DeGENERES: I also had glory days on my sitcom, the last ones that I really savored and enjoyed. I think you can have many glory days, I hope, because I do. She was right, in a way, it will never happen again. Then I will create new ones.

AP: Did you want to make the daytime talk show something it had never been before?

DeGENERES: We were ridiculous. Those moments on “The Carol Burnett Show” where Harvey and Tim (Korman and Conway) just lost it and laughed so hard, and just stupidity. And that’s what we’ve done with games, what we’ve done with other segments. We had a very good combination, we had interesting people and had interesting conversations. Some people were celebrities and some people were spirit guides. We also helped people in need who were doing amazing things. We introduced music. It was a combination of everything. People said the show could have aired at 11:30 p.m. in the evening. I’m just proud that we invested so much in each show – you’d get a little taste of everything in an hour.

AP: Is it satisfying that older and younger viewers find you and your show appealing?

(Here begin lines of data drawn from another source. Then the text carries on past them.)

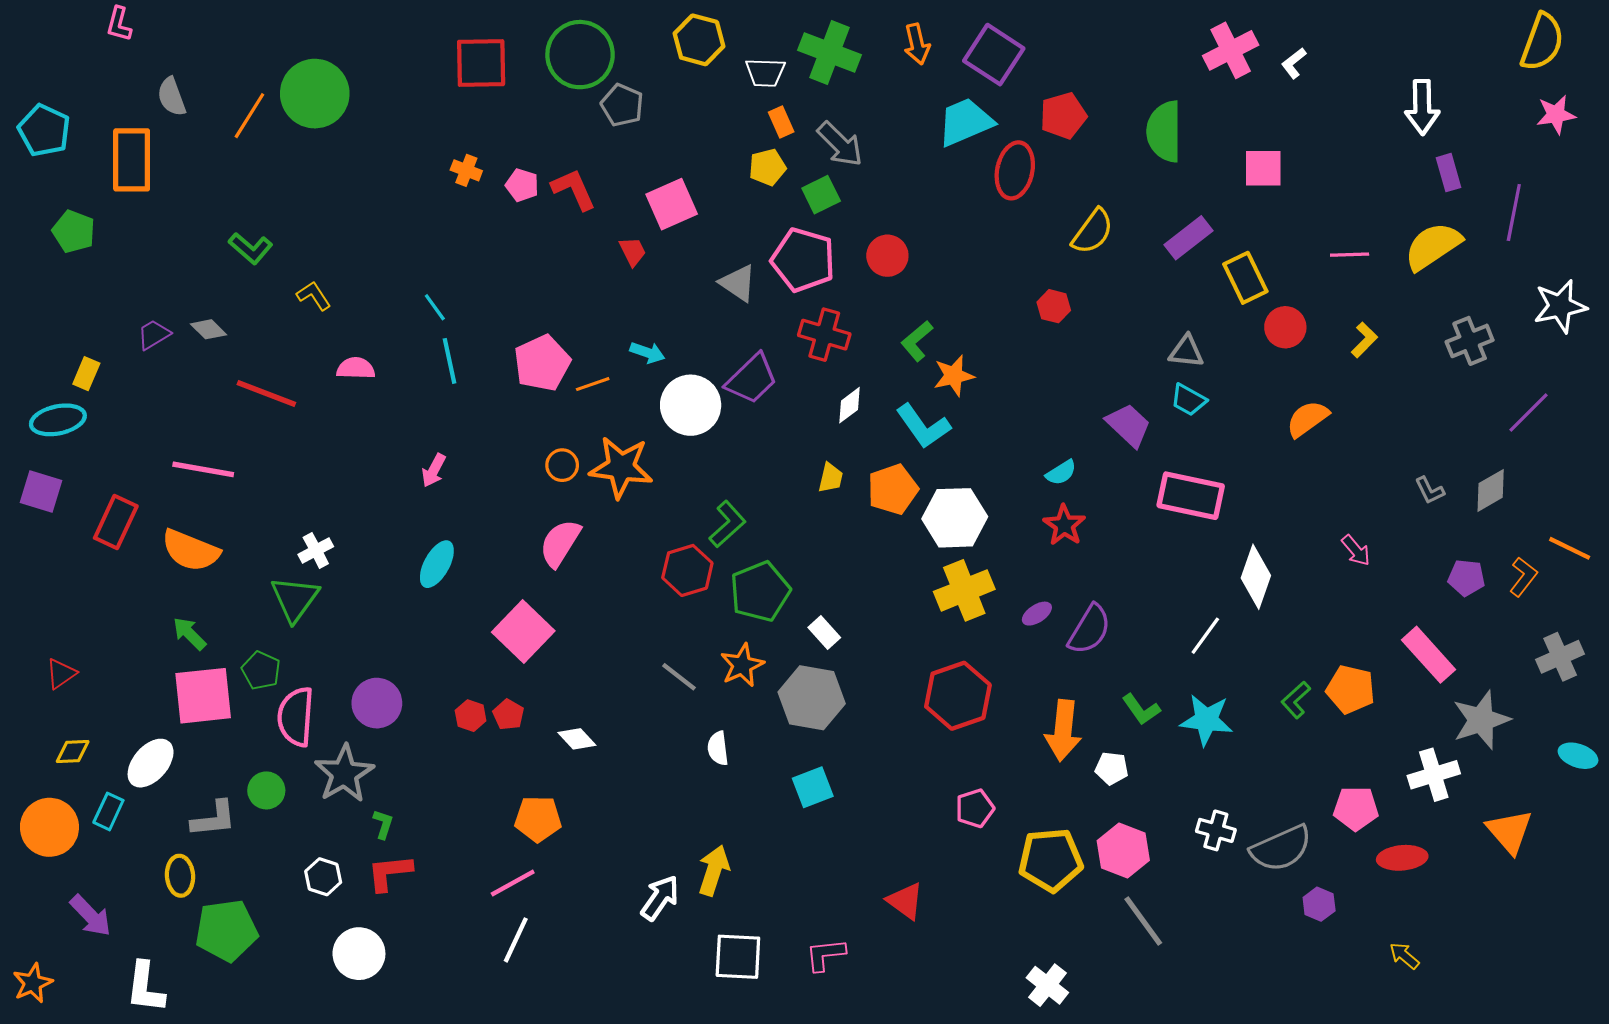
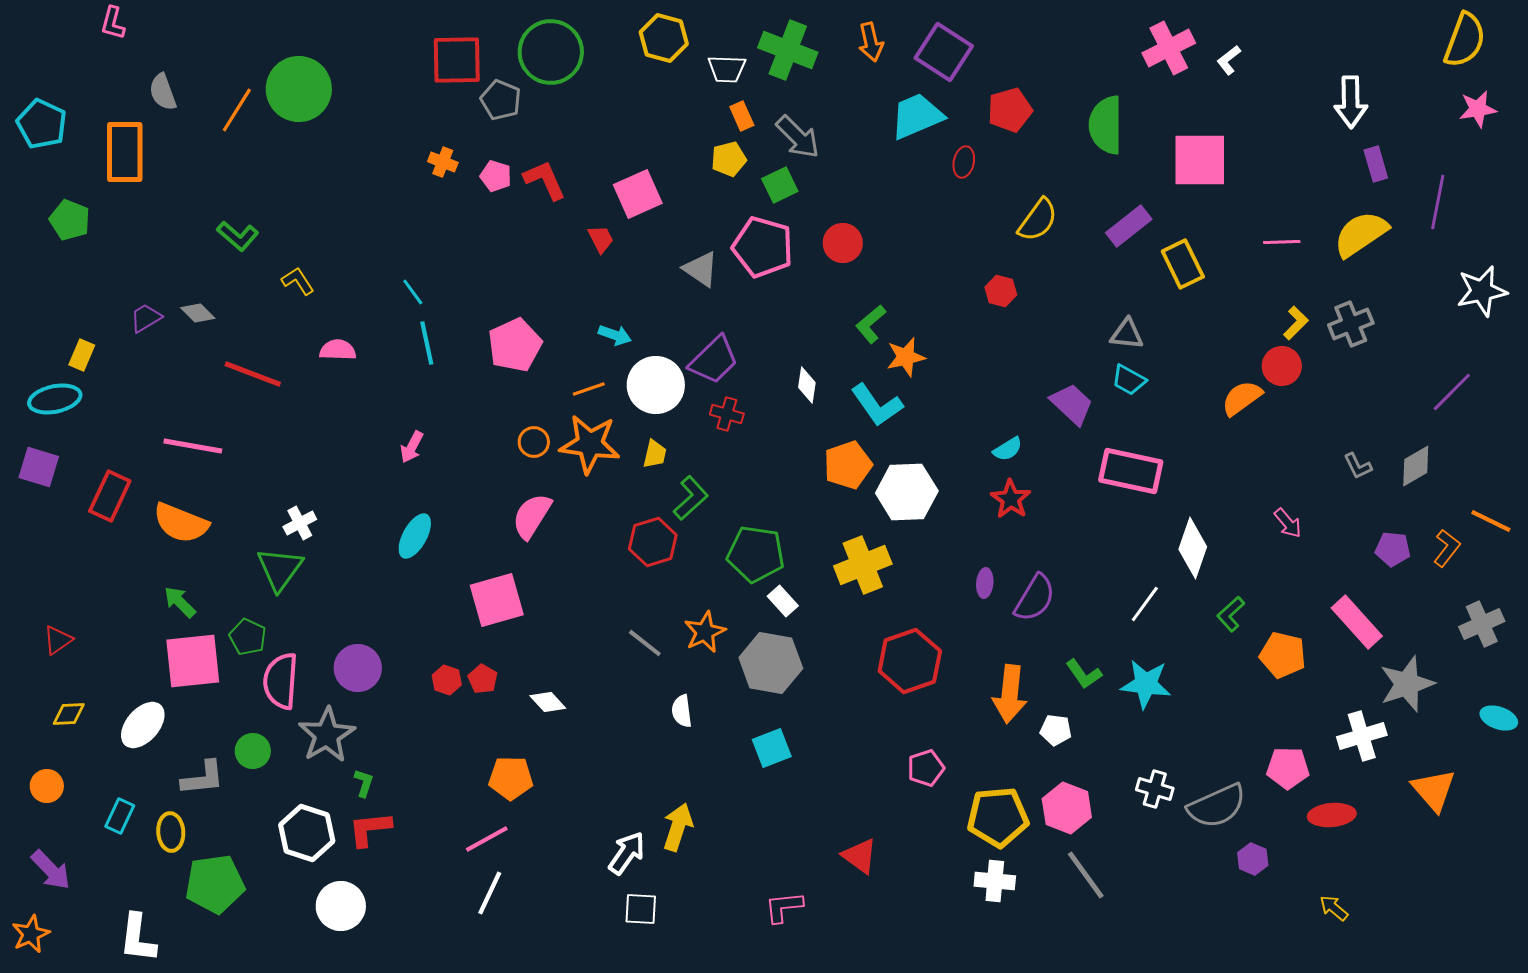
gray pentagon: (622, 105) -> (501, 100), moved
pink square: (1263, 168) -> (1200, 160), size x1.5
red ellipse: (1015, 170) -> (964, 162), size x0.6
red circle: (1285, 327) -> (1282, 366), moved
red cross: (824, 335) -> (727, 414), moved, size x0.7
gray cross: (1470, 341) -> (1351, 324), moved
orange line: (593, 384) -> (589, 389), moved
white diamond: (850, 405) -> (807, 385), turned -45
yellow trapezoid: (831, 478) -> (655, 454), moved
yellow cross: (964, 590) -> (863, 565), moved
green pentagon: (760, 591) -> (756, 554), moved, turned 30
purple ellipse: (1037, 614) -> (985, 583), turned -52
pink square: (523, 631) -> (497, 600), turned 30
green L-shape: (1296, 700) -> (1231, 614), moved
cyan rectangle: (108, 811) -> (120, 816), moved
orange circle: (49, 827) -> (47, 786), size x0.6
white hexagon: (323, 877) -> (307, 833), size x1.6
purple arrow: (91, 916) -> (51, 870), moved
white square: (738, 957) -> (641, 909), moved, size x0.7
white cross: (1047, 985) -> (995, 881), moved, turned -33

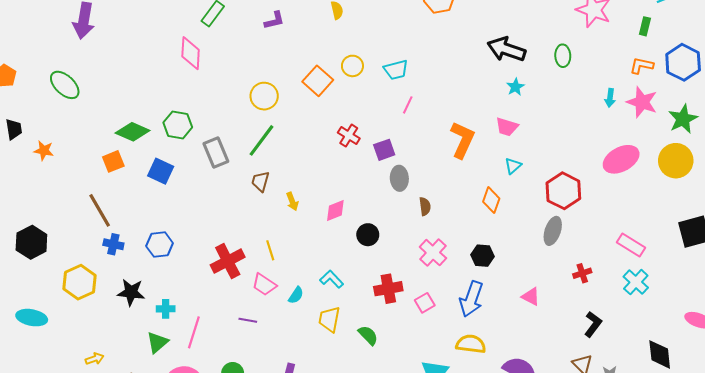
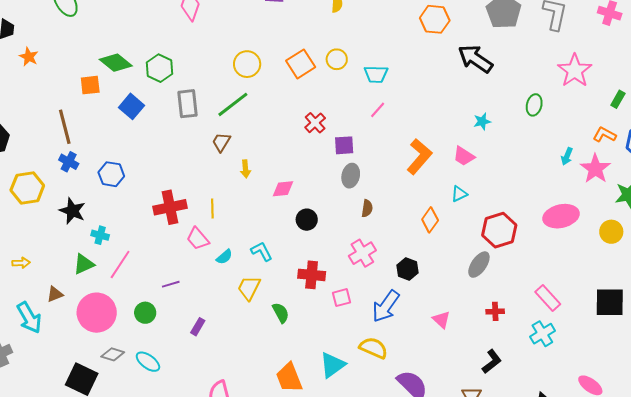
black arrow: (506, 49) -> (475, 59), moved
yellow circle: (676, 161) -> (611, 232), size x0.7
purple line: (248, 320) -> (171, 284), moved, turned -42

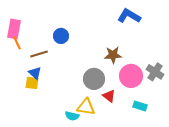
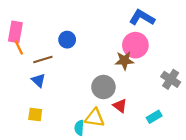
pink circle: (131, 76) -> (135, 45), moved
yellow square: (32, 83) -> (35, 115), moved
cyan rectangle: (140, 106) -> (154, 117), turned -48
cyan semicircle: (72, 116) -> (79, 128), turned 80

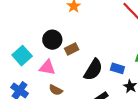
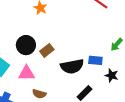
black semicircle: (93, 70) -> (72, 66), turned 60

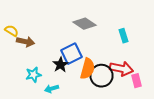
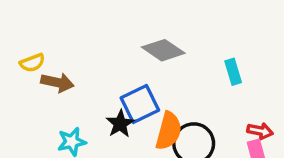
yellow semicircle: (12, 31) -> (32, 63), turned 128
red arrow: (122, 69) -> (260, 131), moved, size x0.6

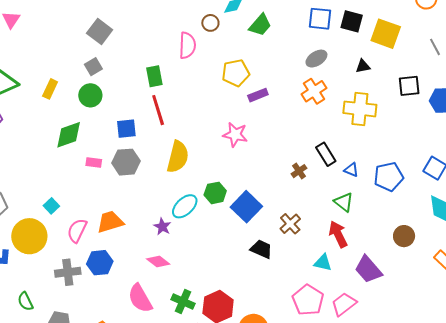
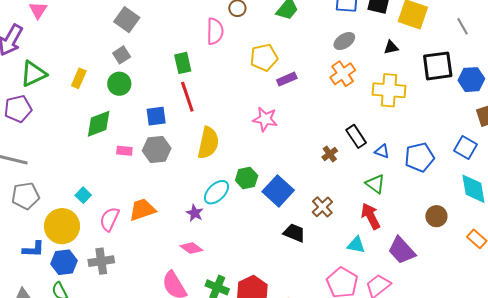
black square: (409, 86) -> (438, 66), size x1.4
blue hexagon: (100, 263) -> (64, 262), moved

DeGENERES: The other day I stopped by to see if these girls were okay, their bike had gone into a wall and there were three of them on the bike, which was ridiculous. And they were laughing and I was laughing, and I said “Are you okay?” and they said, “Are you Ellen!?!” and they were 11 or 12 years old. I have (viewers) who are grandparents, who are men, who are women. I’m really proud that I was able to reach so many different people with my humor and personality, not a specific demographic. I hope I represent pure fun, because God knows we all need a break right now.

AP: When the show started in 2003, attitudes towards LGBTQ+ people and rights were different, and the issue flared up again. Without emphasizing it on the show, you were a queer woman that American viewers could relate to. Was it important?

DeGENERES: It’s only when I see there’s so much hate or discrimination, and realize that I’m on TV everyday being myself (and) that it should touch people. I’m really grateful to have become a talk show host, to be myself every day compared to if I would have continued acting, playing different roles all the time. I couldn’t have explored and seen myself growing as a person. And, like you said, just by being there, I hope to send a message that I’m really no different than anyone else.